The purpose of a sprint is to generate and test ideas to solve a problem before fully committing resources.

  • Decider is needed to make decisions
  • Facilator is needed to make sure things stay on track
  • 5 days
  • ideal size for sprint team is 7 or fewer people.
  • start at 10 AM, end at 5 PM
  • lunch at 1 PM to break up day in half.

I was going to summarize each day of the sprint, but you’re better off reading the book. The checklist in the back of the book does a good job of detailing the specifics. If I was going to do a sprint, I would have a copy of the book on hand. Knapp has done enough sprints to know what works and what doesn’t.

There is one thing I would like to highlight. Group brainstorming doesn’t work. You need to work individually and then show, critique and combine ideas. People try to brainstorm, because it sounds cool and inclusive, but in practice it falls flat.

Also improving your drawing ability by reading Drawing on the Right Side of the Brain will make it easier to sketch your ideas during the sprint.

Retiring at 33

Justin, Mr. Root of Good, retired at age 33. Bloomberg had an article on early retirement. The reason you’ve probably been hearing about it more is that stocks have gained a lot in the past 7 years. If you kept putting money in the market since 2009, you would have amounted a substantial nest egg. There are a bunch of people who write about early retirement, but they also try to sell you on that lifestyle. Their job is to write about early retirement, because that is the product they are selling. I think they are still working.
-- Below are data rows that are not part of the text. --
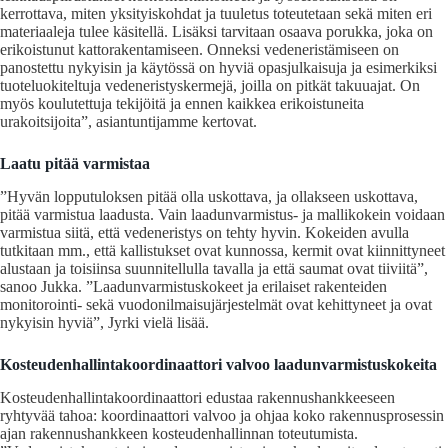
kerrottava, miten yksityiskohdat ja tuuletus toteutetaan sekä miten eri
materiaaleja tulee käsitellä. Lisäksi tarvitaan osaava porukka, joka on
erikoistunut kattorakentamiseen. Onneksi vedeneristämiseen on
panostettu nykyisin ja käytössä on hyviä opasjulkaisuja ja esimerkiksi
tuoteluokiteltuja vedeneristyskermejä, joilla on pitkät takuuajat. On
myös koulutettuja tekijöitä ja ennen kaikkea erikoistuneita
urakoitsijoita”, asiantuntijamme kertovat.
Laatu pitää varmistaa
”Hyvän lopputuloksen pitää olla uskottava, ja ollakseen uskottava,
pitää varmistua laadusta. Vain laadunvarmistus- ja mallikokein voidaan
varmistua siitä, että vedeneristys on tehty hyvin. Kokeiden avulla
tutkitaan mm., että kallistukset ovat kunnossa, kermit ovat kiinnittyneet
alustaan ja toisiinsa suunnitellulla tavalla ja että saumat ovat tiiviitä”,
sanoo Jukka. ”Laadunvarmistuskokeet ja erilaiset rakenteiden
monitorointi- sekä vuodonilmaisujärjestelmät ovat kehittyneet ja ovat
nykyisin hyviä”, Jyrki vielä lisää.
Kosteudenhallintakoordinaattori valvoo laadunvarmistuskokeita
Kosteudenhallintakoordinaattori edustaa rakennushankkeeseen
ryhtyvää tahoa: koordinaattori valvoo ja ohjaa koko rakennusprosessin
ajan rakennushankkeen kosteudenhallinnan toteutumista.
Financial Independence / Retire Early

I got the book recommendations for The Life-Changing Magic of Tidying Up and A Guide to the Good Life from the financialindependece subreddit, which advocates the financial independence / retire early (FIRE) life. Some argue against it, because the sacrifices you make put you on the differed life plan. Experiences make people happy. You don’t want to retire earlier at the expense of missing out on experiences.

Think about what you really want in life and create a plan to achieve it. Is there a point to continue working for money when you don’t have to anymore? Be very clear about the reasons why you are working and what you are spending your money on. Mountains of cash buys freedom from worry and puts you on the level of FU.
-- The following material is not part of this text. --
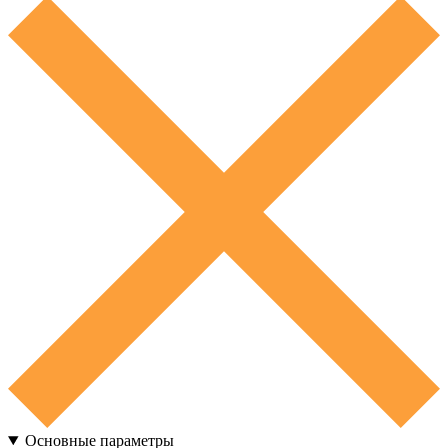
Основные параметры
There are 3 things you can do to retire earlier.

  • Make more money.
  • Spend less.
  • Die earlier.


Historically, I spent about $34,000 a year for the past 3 years. As my rent went up over time, I also spent less money to compensate, because I didn’t need to continue buying furniture and kitchen equipment. Retiring early means no employer to pay for health insurance, so expenditures will go up, but let’s just take $34,000 as a starting point.

Safe Withdrawal Rate

Based on my expenses, I need about $850,000 in investments if I follow the 4% safe withdrawal rate from the Trinity Study. This assumes a 30 year retirement period, so I need more money if I think I’m going to live longer than 30 years and less money if I’m going to die soon. When you’re going to die earlier than expected, you usually have some medical condition. The leading cause of bankruptcy is medical expenses. If you don’t seek treatment, you can have a glorious sunset instead. The amount of money you need depends on your expected expenses and expected retirement duration. Once you hit your target number, you never have to work again.


What to do in retirement? The best thing to do is to take an extended period of time off of work and see how retirement is like. This could be a sabbatical or lumping all your vacation time in a single chunk. The point is to take a test drive before you take the plunge.

Some of the most fun experiences in my life occurred between jobs. Your mind is in a different state when you don’t have a job. If people say they are bored, they aren’t doing the right things. My hobby is reading. There are more books than I can read in my lifetime. I want to devour each one before I die.